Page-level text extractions
• • •

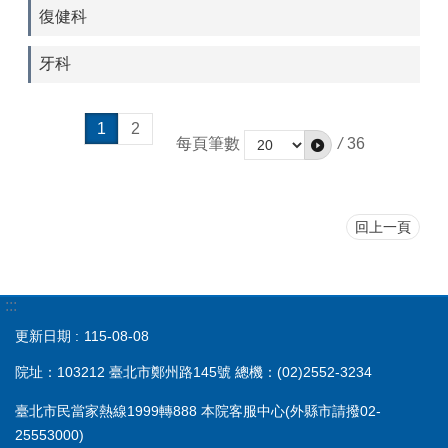
復健科
牙科
1
2
每頁筆數
/
36
回上一頁
:::
更新日期
115-08-08
院址：103212 臺北市鄭州路145號 總機：(02)2552-3234
臺北市民當家熱線1999轉888 本院客服中心(外縣市請撥02-
25553000)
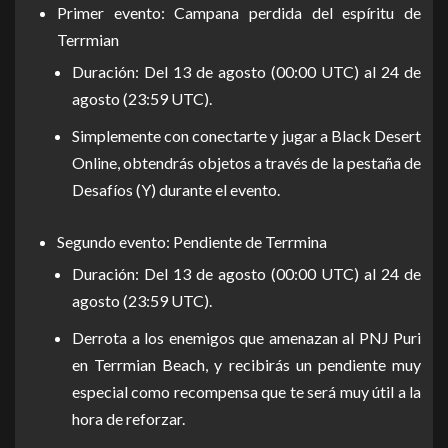
Primer evento: Campana perdida del espíritu de
Terrmian
Duración: Del 13 de agosto (00:00 UTC) al 24 de
agosto (23:59 UTC).
Simplemente con conectarte y jugar a Black Desert
Online, obtendrás objetos a través de la pestaña de
Desafíos (Y) durante el evento.
Segundo evento: Pendiente de Terrmina
Duración: Del 13 de agosto (00:00 UTC) al 24 de
agosto (23:59 UTC).
Derrota a los enemigos que amenazan al PNJ Puri
en Terrmian Beach, y recibirás un pendiente muy
especial como recompensa que te será muy útil a la
hora de reforzar.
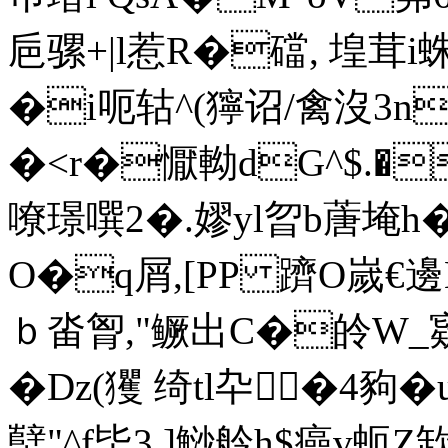
巵骡+|l惹R�礑, 堭茸i
�i呃轱^(獰诏/禽沒3n
�<r�懨軪dG^$.�
嘹璟噀2�.嫪yl曶b蓎埯h
O�q屑,[PP 躋O嵗€邊
ｂ畓胷,"鳜出C�皊W_
�Dz(玃 绮tl卆�4豞�
蠥"^f坒3.]鯋舲h$癌v蚅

• • •

**TASK ITEM**. Above are the records; copy them exactly without the pictures.

**ANSWER SPACE**.
復健科
牙科
1
2
每頁筆數
/
36
回上一頁
:::
更新日期
115-08-08
院址：103212 臺北市鄭州路145號 總機：(02)2552-3234
臺北市民當家熱線1999轉888 本院客服中心(外縣市請撥02-
25553000)
Primer evento: Campana perdida del espíritu de
Terrmian
Duración: Del 13 de agosto (00:00 UTC) al 24 de
agosto (23:59 UTC).
Simplemente con conectarte y jugar a Black Desert
Online, obtendrás objetos a través de la pestaña de
Desafíos (Y) durante el evento.
Segundo evento: Pendiente de Terrmina
Duración: Del 13 de agosto (00:00 UTC) al 24 de
agosto (23:59 UTC).
Derrota a los enemigos que amenazan al PNJ Puri
en Terrmian Beach, y recibirás un pendiente muy
especial como recompensa que te será muy útil a la
hora de reforzar.
巵骡+|l惹R�礑, 堭茸i
�i呃轱^(獰诏/禽沒3n
�<r�懨軪dG^$.�
嘹璟噀2�.嫪yl曶b蓎埯h
O�q屑,[PP 躋O嵗€邊
ｂ畓胷,"鳜出C�皊W_
�Dz(玃 绮tl卆�4豞�
蠥"^f坒3.]鯋舲h$癌v蚅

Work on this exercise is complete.